## Your instructions
Would you please reproduce all the entries exactly, leaving the pictures out?

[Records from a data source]
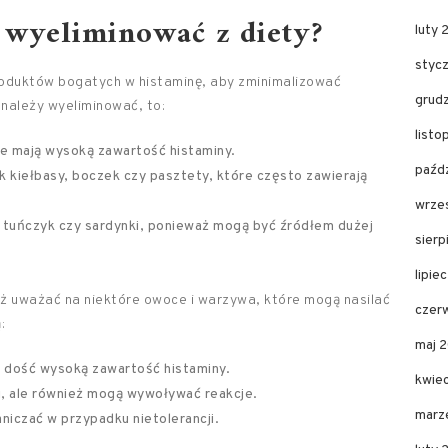
 wyeliminować z diety?
luty 
styc
produktów bogatych w histaminę, aby zminimalizować
grud
 należy wyeliminować, to:
listo
re mają wysoką zawartość histaminy.
paźdz
ak kiełbasy, boczek czy pasztety, które często zawierają
wrze
 tuńczyk czy sardynki, ponieważ mogą być źródłem dużej
sierp
lipie
ż uważać na niektóre owoce i warzywa, które mogą nasilać
czer
:
maj 
i dość wysoką zawartość histaminy.
kwie
j, ale również mogą wywoływać reakcje.
marz
niczać w przypadku nietolerancji.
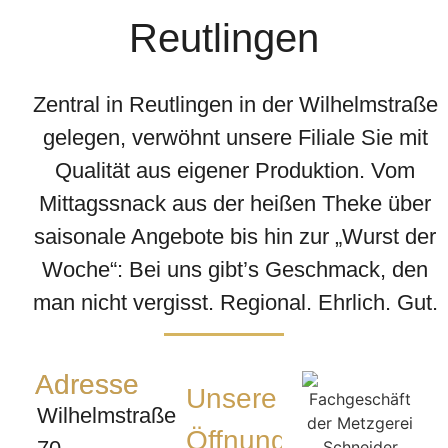
Reutlingen
Zentral in Reutlingen in der Wilhelmstraße
gelegen, verwöhnt unsere Filiale Sie mit
Qualität aus eigener Produktion. Vom
Mittagssnack aus der heißen Theke über
saisonale Angebote bis hin zur „Wurst der
Woche“: Bei uns gibt’s Geschmack, den
man nicht vergisst. Regional. Ehrlich. Gut.
Adresse
Unsere
Wilhelmstraße
Öffnungszeiten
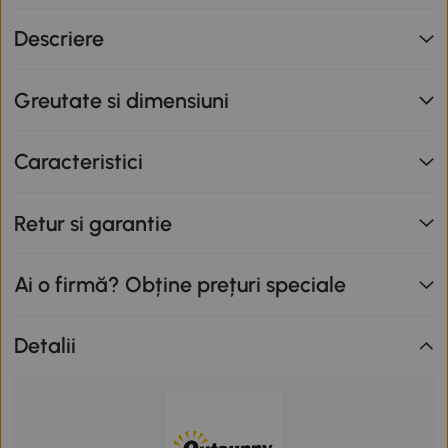
nu se cumulează cu alte promoții în derulare. Promoție
Descriere
valabilă până la data de 12.08.2026.
Greutate si dimensiuni
Caracteristici
Retur si garantie
Ai o firmă? Obține prețuri speciale
Detalii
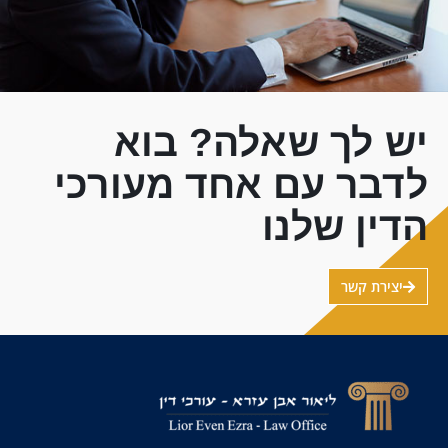
יש לך שאלה? בוא
לדבר עם אחד מעורכי
הדין שלנו
יצירת קשר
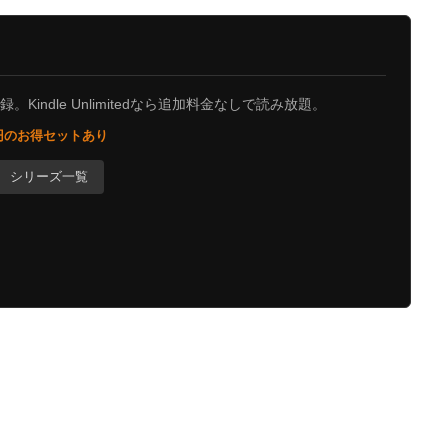
Kindle Unlimitedなら追加料金なしで読み放題。
0円のお得セットあり
シリーズ一覧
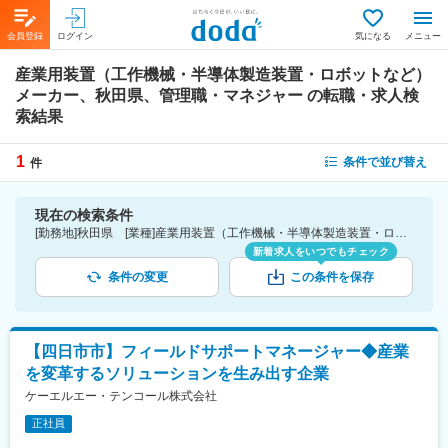
会員登録
ログイン
気になる
メニュー
産業用装置（工作機械・半導体製造装置・ロボットなど）
メーカー、秋田県、管理職・マネジャー
の転職・求人検
索結果
1
条件で並び替え
件
現在の検索条件
[勤務地]秋田県 [業種]産業用装置（工作機械・半導体製造装置・ロボットなど）メーカー-メーカー（機械・電気）業界 [詳細条件](仕事内容)管理職・マネジャー
新着求人をいつでもチェック
条件の変更
この条件を保存
【四日市市】フィールドサポートマネージャー◆産業
を変革するソリューションを生み出す企業
ケーエルエー・テンコール株式会社
正社員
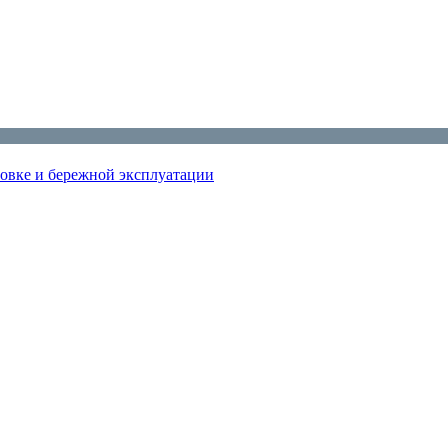
новке и бережной эксплуатации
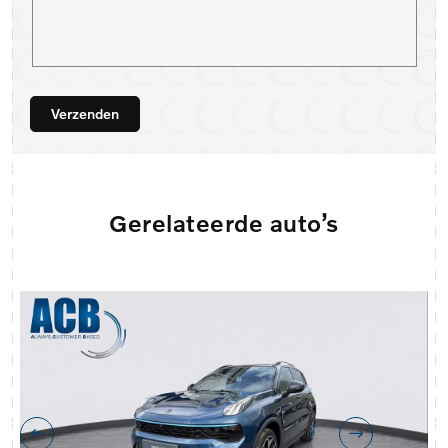
Verzenden
Gerelateerde auto’s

## Answer to this exercise
 wyeliminować z diety?
luty 
styc
produktów bogatych w histaminę, aby zminimalizować
grud
 należy wyeliminować, to:
listo
re mają wysoką zawartość histaminy.
paźdz
ak kiełbasy, boczek czy pasztety, które często zawierają
wrze
 tuńczyk czy sardynki, ponieważ mogą być źródłem dużej
sierp
lipie
ż uważać na niektóre owoce i warzywa, które mogą nasilać
czer
:
maj 
i dość wysoką zawartość histaminy.
kwie
j, ale również mogą wywoływać reakcje.
marz
niczać w przypadku nietolerancji.
Reutlingen
Zentral in Reutlingen in der Wilhelmstraße
gelegen, verwöhnt unsere Filiale Sie mit
Qualität aus eigener Produktion. Vom
Mittagssnack aus der heißen Theke über
saisonale Angebote bis hin zur „Wurst der
Woche“: Bei uns gibt’s Geschmack, den
man nicht vergisst. Regional. Ehrlich. Gut.
Adresse
Unsere
Wilhelmstraße
Öffnungszeiten
nu se cumulează cu alte promoții în derulare. Promoție
Descriere
valabilă până la data de 12.08.2026.
Greutate si dimensiuni
Caracteristici
Retur si garantie
Ai o firmă? Obține prețuri speciale
Detalii
יש לך שאלה? בוא
לדבר עם אחד מעורכי
הדין שלנו
יצירת קשר
Kindle Unlimitedなら追加料金なしで読み放題。
0円のお得セットあり
シリーズ一覧
会員登録
ログイン
気になる
メニュー
産業用装置（工作機械・半導体製造装置・ロボットなど）
メーカー、秋田県、管理職・マネジャー
の転職・求人検
索結果
1
条件で並び替え
件
現在の検索条件
[勤務地]秋田県 [業種]産業用装置（工作機械・半導体製造装置・ロボットなど）メーカー-メーカー（機械・電気）業界 [詳細条件](仕事内容)管理職・マネジャー
新着求人をいつでもチェック
条件の変更
この条件を保存
【四日市市】フィールドサポートマネージャー◆産業
を変革するソリューションを生み出す企業
ケーエルエー・テンコール株式会社
正社員
новке и бережной эксплуатации
Verzenden
Gerelateerde auto’s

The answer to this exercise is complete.